Reading: The Oldest Trick in the Book

DIS Invites Literacy Consultant to Share Strategies with Teachers and Parents

Juan Cortez, Jade Lee, Elizabeth Ryu, and Jodie Lee

DIS welcomed parents to campus on December 2nd, to provide information on ways to enhance their child’s reading ability. Natashya Hays, the guest literacy consultant, said, “Today I am meeting with parents, and we’re gonna talk about the process of reading and things that we can do at home to support our children as readers as they grow.” Ms. Hays presented to families then held a Q&A afterwards. 

She taught about word recognition and language comprehension, and how children enhance understanding when they recognize key words while reading. She introduced three components of language comprehension: background knowledge, vocabulary knowledge, and language and text structure.

Ms. Hays presents to her attentive audience as she explains the importance of literacy. Photo by Aiden Chae.

Some of her advice to burgeoning bookworms included modeling and reading aloud. Adults can make themselves visible while reading to show youngsters the power of a good story. Parents should also read aloud to their children – in any language. And genre doesn’t matter either, no matter the age of the child. This fosters comprehension and appreciation of literature, and shows kids the reward of experiencing books for fun. Surprisingly, families should even continue reading aloud together well into their child’s adolescence.  

A parent asks Ms. Hays a question about reading at home. Photo by Aiden Chae.

Asking questions helps raise reading comprehension. Ask about the main themes and characters. Apply layers of critical thinking and analysis and have your child verbally analyze the book with you. Connecting personal experiences to the text further enhances understanding. Ms. Hays recommended a book titled “The Name Jar” about a kid who moved away from Korea and attended a new school in the US. She explained that you can ask your kids how they felt coming to DIS for the first time and connect those experiences to the themes of the book.

Ms. Hays said books should take front and center in your home. Scatter them on coffee tables, showcase front covers on bookshelves, and keep books handy all over the home. Set up designated spaces for you and your kids to cozy up to a page-turner. 

The administration provided this opportunity to parents to help them gain a full understanding of how the school teaches the students in class as well. Mr. Seward said, “We want to start inviting parents more whenever we bring a consultant to campus, to learn more about the curriculum and more about the instructional methods that we are using here at school.” 

Ms. Katie translates the knowledgeable words of Ms. Hays. Photo by Aiden Chae.

Parents took away a lot from this presentation. A second grader’s mother remarked, “I got an idea on how to get my child to read more at home, and how I could help to provide a comfortable reading environment.” In general, parents learned how to engage themselves in the bookish interests of their children.

A parent shares her thoughts on Ms. Hays’ presentation. Photo by Aiden Chae.

The event yielded a good turnout as more than forty people attended the presentation. Mr. Seward said, “I thought it was great. It was well attended. This was kind of the first event like this that DIS has done. And I think in general, but especially since COVID – I’ve done these at other schools that I’ve worked at – and sometimes you get a lot of parents, sometimes it’s you and the consultant and five people in the audience. But you still offer it to parents. We were excited that we had almost 50 parents RSVP, and when I counted at the end of the day, we had 40-something parents attend. So it was great. It was well attended and I hope the parents enjoyed it.”   
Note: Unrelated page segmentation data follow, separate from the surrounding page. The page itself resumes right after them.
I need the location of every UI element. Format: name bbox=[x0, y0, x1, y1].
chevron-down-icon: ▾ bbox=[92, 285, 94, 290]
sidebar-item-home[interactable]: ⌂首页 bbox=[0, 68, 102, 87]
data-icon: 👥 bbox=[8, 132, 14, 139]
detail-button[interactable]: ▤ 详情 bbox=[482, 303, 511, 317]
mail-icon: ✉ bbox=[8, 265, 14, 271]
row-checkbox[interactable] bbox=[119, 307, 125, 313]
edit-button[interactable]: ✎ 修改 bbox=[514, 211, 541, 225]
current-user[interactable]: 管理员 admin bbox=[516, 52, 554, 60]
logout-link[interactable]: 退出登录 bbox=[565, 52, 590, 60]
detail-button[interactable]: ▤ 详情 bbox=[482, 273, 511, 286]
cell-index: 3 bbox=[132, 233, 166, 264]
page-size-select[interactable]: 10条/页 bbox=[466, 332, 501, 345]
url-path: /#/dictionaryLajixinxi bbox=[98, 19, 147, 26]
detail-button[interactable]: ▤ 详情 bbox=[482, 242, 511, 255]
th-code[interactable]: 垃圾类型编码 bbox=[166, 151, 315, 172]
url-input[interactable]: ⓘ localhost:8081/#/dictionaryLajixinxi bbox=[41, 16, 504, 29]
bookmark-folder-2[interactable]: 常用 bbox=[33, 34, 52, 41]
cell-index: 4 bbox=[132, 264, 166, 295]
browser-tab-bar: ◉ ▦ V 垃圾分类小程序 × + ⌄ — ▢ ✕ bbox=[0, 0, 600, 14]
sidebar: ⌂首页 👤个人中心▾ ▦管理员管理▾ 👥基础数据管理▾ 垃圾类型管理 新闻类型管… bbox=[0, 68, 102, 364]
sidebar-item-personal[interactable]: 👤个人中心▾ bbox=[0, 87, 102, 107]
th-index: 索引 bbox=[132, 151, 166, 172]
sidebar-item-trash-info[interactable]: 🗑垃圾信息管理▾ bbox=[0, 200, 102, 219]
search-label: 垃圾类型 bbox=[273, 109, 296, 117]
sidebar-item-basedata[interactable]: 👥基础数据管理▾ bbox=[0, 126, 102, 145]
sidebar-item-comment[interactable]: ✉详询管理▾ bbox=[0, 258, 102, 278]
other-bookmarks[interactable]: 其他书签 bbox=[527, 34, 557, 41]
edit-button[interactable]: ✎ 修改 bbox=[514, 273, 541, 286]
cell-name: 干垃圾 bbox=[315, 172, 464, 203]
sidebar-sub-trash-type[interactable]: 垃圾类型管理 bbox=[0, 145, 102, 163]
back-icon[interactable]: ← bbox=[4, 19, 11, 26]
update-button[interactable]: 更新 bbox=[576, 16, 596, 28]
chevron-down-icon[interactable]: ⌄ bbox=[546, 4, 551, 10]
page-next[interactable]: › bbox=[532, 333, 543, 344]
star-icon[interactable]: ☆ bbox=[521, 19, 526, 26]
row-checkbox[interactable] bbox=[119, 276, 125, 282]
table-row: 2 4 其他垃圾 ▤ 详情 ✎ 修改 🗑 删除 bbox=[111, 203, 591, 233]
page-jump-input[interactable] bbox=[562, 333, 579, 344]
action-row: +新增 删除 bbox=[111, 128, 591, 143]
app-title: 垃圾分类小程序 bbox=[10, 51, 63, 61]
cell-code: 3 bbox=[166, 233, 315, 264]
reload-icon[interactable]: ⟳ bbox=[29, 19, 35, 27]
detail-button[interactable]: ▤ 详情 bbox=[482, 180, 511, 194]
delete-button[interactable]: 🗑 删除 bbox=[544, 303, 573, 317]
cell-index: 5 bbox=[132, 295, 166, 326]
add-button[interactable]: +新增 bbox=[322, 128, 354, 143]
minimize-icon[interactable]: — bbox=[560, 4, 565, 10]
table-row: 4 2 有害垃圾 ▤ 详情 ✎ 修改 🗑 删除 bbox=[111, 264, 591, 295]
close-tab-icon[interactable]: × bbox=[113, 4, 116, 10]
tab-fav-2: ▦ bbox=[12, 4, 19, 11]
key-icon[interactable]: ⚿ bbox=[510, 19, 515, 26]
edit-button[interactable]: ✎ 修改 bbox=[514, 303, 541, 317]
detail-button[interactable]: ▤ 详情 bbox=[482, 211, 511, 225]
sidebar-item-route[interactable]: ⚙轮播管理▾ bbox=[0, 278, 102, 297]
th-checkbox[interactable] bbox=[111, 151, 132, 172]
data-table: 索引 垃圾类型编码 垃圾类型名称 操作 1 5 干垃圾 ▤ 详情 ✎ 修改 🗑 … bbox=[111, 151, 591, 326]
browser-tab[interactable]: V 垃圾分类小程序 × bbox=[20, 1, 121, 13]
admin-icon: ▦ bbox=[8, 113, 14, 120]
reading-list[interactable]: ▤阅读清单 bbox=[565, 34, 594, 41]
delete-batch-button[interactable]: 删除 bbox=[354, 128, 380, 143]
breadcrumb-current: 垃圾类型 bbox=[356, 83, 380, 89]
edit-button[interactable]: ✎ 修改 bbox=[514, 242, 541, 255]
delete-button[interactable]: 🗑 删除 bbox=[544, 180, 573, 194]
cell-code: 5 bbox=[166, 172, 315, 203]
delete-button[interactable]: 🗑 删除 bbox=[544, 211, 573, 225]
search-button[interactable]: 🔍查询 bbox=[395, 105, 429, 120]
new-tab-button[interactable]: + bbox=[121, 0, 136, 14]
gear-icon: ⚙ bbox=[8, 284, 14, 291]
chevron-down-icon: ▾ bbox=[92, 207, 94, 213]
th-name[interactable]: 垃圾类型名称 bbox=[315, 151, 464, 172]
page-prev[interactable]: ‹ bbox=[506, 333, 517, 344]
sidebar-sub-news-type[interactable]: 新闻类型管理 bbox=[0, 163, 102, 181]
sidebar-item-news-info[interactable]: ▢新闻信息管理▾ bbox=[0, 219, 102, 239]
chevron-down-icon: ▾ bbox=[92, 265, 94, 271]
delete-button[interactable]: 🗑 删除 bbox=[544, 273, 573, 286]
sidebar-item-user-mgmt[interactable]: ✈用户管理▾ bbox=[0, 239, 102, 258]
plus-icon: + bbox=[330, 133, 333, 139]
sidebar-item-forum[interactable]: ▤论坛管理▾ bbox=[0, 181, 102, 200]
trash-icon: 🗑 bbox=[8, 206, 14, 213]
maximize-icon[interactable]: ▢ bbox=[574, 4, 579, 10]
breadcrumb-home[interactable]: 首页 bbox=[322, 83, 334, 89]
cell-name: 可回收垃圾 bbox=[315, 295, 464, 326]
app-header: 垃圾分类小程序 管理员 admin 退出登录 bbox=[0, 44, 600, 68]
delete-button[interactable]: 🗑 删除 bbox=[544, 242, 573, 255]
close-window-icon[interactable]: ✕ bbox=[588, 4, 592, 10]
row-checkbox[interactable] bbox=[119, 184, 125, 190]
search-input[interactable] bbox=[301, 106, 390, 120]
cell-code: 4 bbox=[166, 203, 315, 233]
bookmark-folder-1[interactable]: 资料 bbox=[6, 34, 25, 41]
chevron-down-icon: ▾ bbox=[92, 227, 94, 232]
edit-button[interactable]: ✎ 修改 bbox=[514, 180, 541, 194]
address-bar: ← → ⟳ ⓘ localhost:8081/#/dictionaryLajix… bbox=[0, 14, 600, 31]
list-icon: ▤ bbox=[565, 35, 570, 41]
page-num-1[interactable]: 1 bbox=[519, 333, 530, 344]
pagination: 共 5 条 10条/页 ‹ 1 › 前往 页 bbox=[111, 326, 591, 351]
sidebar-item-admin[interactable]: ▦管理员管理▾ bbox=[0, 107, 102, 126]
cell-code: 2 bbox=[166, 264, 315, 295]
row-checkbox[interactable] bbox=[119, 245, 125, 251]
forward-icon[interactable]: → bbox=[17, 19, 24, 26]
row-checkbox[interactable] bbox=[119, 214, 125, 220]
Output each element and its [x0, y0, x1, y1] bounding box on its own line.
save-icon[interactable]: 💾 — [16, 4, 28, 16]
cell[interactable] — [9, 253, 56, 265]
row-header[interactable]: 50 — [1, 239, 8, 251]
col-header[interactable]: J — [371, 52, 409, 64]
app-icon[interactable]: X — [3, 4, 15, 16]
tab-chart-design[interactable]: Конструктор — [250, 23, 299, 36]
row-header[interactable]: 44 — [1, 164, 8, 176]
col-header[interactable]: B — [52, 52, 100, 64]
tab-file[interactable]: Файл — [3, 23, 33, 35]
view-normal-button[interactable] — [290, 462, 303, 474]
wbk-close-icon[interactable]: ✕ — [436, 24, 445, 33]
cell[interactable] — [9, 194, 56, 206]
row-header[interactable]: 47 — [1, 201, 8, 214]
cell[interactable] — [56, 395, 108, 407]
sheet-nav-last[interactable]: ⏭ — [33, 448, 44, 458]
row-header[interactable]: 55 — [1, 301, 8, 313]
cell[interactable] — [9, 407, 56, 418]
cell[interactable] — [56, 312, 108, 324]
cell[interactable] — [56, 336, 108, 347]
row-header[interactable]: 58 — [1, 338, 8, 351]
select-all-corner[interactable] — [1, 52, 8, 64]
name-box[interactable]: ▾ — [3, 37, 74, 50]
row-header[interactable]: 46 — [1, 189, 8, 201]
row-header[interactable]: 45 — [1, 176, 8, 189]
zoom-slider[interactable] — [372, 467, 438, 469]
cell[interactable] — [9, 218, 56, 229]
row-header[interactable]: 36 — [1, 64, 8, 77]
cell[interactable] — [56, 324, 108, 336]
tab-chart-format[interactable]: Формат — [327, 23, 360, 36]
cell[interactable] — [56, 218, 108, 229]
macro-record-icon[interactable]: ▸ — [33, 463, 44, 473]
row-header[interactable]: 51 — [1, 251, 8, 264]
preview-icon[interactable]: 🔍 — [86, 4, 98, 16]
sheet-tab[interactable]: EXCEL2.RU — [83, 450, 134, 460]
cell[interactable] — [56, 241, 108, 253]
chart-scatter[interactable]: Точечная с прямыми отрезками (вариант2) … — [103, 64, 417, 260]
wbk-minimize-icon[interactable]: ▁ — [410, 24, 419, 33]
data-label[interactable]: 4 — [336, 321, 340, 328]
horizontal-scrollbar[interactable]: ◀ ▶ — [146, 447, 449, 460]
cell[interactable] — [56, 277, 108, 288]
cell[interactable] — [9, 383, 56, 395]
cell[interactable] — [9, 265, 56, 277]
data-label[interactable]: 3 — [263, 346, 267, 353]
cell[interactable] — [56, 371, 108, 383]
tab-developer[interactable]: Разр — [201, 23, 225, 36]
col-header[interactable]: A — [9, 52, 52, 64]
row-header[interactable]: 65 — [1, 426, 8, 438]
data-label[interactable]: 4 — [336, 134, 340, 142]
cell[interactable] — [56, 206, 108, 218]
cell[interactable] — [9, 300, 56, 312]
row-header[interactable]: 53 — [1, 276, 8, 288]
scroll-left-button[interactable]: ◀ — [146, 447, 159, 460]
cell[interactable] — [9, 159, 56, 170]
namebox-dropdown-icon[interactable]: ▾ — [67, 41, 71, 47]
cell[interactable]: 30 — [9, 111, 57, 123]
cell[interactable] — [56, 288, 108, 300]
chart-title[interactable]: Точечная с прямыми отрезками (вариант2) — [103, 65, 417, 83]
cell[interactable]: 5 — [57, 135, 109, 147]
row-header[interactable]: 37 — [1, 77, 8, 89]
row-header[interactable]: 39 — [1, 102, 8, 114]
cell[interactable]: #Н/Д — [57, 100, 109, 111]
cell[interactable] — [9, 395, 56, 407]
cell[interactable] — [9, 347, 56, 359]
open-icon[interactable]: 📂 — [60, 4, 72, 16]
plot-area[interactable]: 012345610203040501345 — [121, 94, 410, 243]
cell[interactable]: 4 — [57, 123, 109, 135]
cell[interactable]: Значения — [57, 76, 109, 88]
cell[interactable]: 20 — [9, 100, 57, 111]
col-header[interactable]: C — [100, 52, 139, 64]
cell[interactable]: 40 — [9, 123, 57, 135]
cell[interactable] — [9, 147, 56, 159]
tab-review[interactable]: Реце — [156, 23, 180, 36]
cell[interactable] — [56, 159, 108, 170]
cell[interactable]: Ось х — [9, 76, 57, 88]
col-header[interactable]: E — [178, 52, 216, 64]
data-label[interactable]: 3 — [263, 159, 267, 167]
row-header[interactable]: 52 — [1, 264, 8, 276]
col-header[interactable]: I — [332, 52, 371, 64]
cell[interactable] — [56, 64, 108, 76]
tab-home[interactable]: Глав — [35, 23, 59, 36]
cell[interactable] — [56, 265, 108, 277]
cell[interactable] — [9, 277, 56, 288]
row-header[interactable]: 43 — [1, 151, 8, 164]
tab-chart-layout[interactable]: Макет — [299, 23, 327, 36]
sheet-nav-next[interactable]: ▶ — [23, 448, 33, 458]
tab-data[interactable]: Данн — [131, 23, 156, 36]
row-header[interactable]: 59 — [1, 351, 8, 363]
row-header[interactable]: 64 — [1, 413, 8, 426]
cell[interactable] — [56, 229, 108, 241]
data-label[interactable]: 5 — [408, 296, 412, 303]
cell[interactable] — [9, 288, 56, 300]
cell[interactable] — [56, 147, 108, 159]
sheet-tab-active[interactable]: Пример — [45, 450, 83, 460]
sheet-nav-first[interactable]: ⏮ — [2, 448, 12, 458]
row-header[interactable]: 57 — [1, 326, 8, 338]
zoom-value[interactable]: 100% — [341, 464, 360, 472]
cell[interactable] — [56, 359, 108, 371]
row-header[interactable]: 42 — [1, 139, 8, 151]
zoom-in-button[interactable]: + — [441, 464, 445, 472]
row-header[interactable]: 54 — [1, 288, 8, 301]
Not only did Ms. Hays provide aid to parents, but she assisted elementary teachers as well. Mr. Seward explained Ms. Hays’ schedule: “The first day she met with the teachers. The second day she went into the classroom and taught a lesson. The teachers were observing, so she would stop to say, ‘you see what I’m doing here’, and, ‘this is when I would ask these questions.” He added, “Today we went into the classroom and the teachers taught the lesson, and Natashya observed and we talked about the lesson afterward.”

Overall, this unique event provided information in several ways. Both parents and teachers now grasp a further understanding of how to effectively teach literacy to children. Reading can drastically do wonders – and DIS parents just made great steps in improving the literacy of their children.